**** Raw data

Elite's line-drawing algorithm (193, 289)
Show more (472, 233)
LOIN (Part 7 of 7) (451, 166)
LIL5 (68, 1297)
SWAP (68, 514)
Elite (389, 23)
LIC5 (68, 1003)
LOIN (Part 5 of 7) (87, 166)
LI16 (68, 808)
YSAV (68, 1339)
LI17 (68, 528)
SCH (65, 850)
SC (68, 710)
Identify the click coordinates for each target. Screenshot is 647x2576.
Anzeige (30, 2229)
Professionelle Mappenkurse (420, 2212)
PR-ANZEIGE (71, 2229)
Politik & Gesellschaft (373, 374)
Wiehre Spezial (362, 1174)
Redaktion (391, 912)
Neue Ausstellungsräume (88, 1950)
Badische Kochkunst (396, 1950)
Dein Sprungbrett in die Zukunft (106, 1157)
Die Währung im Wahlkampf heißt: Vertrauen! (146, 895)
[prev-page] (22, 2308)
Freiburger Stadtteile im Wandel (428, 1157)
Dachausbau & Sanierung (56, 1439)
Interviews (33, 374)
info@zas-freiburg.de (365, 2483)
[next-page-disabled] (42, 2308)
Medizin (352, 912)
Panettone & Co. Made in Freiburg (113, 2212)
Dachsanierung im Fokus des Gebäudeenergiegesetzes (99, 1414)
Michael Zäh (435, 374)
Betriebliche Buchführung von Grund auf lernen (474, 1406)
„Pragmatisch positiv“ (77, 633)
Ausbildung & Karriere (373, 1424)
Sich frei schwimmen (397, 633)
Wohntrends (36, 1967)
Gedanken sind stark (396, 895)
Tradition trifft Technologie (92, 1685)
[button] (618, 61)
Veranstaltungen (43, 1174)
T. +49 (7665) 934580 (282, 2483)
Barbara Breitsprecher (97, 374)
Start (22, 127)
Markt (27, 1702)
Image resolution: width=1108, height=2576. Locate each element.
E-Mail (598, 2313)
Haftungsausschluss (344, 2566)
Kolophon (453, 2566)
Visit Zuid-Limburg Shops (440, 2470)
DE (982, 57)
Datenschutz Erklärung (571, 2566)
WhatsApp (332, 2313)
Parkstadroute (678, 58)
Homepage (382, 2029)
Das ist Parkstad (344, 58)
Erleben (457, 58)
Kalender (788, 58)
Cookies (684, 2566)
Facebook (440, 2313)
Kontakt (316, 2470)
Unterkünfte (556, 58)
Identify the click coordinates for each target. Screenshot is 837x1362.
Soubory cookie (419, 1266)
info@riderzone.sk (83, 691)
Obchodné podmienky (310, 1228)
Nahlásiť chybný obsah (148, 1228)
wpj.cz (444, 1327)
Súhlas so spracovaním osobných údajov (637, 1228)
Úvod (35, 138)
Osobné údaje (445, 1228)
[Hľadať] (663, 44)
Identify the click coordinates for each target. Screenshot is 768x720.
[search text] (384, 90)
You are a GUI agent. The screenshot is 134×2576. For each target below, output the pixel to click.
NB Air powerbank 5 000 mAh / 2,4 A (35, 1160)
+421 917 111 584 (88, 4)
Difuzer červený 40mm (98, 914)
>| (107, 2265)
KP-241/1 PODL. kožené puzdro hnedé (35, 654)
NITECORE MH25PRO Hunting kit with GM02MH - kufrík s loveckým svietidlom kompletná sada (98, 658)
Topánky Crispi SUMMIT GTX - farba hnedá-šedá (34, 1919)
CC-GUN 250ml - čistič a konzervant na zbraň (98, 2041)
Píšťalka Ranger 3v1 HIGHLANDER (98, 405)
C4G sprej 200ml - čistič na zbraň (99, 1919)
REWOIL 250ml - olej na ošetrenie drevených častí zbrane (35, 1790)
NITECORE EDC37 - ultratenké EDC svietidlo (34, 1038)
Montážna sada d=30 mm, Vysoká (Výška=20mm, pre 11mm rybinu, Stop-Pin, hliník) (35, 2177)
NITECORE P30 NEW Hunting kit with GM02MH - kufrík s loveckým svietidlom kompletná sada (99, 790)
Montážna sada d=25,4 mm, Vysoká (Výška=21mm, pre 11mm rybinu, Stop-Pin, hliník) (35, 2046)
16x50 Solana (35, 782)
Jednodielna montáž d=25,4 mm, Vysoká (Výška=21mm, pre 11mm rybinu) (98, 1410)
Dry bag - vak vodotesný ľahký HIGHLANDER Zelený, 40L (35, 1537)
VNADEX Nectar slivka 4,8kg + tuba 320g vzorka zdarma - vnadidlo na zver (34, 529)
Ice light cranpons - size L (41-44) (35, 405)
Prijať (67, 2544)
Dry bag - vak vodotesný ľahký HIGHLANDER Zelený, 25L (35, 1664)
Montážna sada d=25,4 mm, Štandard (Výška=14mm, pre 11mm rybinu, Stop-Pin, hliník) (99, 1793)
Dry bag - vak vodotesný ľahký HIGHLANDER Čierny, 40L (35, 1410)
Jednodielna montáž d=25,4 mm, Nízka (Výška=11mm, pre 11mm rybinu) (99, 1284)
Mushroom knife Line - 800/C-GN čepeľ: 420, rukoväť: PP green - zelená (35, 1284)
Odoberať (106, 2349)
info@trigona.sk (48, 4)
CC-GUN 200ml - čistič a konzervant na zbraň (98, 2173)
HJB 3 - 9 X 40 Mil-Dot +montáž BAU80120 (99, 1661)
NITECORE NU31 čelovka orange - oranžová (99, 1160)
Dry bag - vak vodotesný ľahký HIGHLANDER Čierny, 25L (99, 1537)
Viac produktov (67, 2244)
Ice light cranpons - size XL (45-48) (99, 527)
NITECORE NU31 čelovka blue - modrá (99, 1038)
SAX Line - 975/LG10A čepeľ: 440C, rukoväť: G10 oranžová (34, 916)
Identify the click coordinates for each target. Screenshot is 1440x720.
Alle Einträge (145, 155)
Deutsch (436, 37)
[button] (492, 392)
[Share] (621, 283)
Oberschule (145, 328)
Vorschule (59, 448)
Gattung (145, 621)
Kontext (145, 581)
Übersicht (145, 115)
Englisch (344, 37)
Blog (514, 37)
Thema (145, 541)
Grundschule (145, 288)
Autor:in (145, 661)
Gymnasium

********

Copy out all lines of the listing where the word "NITECORE" appears.

NITECORE MH25PRO Hunting kit with GM02MH - kufrík s loveckým svietidlom kompletná sada (98, 658)
NITECORE EDC37 - ultratenké EDC svietidlo (34, 1038)
NITECORE P30 NEW Hunting kit with GM02MH - kufrík s loveckým svietidlom kompletná sada (99, 790)
NITECORE NU31 čelovka orange - oranžová (99, 1160)
NITECORE NU31 čelovka blue - modrá (99, 1038)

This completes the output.